| How to complete this task |
Among the entries below, please repeat exactly and only the lines from the line containing "Разработка и техподдержка" to the line containing "teljes értékláncot alakítsanak ki Európában –", both lines included.

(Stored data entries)
*** Block opens ***
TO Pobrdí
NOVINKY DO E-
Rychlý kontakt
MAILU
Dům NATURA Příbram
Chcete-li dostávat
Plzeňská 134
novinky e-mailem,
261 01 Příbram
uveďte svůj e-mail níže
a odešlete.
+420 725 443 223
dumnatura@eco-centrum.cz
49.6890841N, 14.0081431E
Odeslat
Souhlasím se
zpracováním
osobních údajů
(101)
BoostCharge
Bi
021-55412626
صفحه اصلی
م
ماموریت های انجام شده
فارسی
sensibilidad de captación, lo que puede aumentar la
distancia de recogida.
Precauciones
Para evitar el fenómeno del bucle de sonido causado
*** Block closes ***
*** Block opens ***
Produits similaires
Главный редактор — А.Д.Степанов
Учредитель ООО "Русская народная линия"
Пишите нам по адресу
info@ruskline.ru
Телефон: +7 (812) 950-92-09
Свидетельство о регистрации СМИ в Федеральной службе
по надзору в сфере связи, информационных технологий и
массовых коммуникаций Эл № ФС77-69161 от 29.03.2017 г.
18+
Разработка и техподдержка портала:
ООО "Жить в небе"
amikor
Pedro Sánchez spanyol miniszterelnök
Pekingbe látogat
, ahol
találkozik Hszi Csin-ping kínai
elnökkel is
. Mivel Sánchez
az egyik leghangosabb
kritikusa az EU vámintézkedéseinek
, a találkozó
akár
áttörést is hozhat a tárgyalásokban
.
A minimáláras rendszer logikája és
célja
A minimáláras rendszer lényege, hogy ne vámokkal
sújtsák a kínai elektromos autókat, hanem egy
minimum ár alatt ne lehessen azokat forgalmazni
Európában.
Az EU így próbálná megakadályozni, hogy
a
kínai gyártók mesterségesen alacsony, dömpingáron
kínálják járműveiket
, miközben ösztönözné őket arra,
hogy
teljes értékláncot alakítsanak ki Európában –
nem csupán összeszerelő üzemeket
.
*** Block closes ***
| Response to the exercise |
Разработка и техподдержка портала:
ООО "Жить в небе"
amikor
Pedro Sánchez spanyol miniszterelnök
Pekingbe látogat
, ahol
találkozik Hszi Csin-ping kínai
elnökkel is
. Mivel Sánchez
az egyik leghangosabb
kritikusa az EU vámintézkedéseinek
, a találkozó
akár
áttörést is hozhat a tárgyalásokban
.
A minimáláras rendszer logikája és
célja
A minimáláras rendszer lényege, hogy ne vámokkal
sújtsák a kínai elektromos autókat, hanem egy
minimum ár alatt ne lehessen azokat forgalmazni
Európában.
Az EU így próbálná megakadályozni, hogy
a
kínai gyártók mesterségesen alacsony, dömpingáron
kínálják járműveiket
, miközben ösztönözné őket arra,
hogy
teljes értékláncot alakítsanak ki Európában –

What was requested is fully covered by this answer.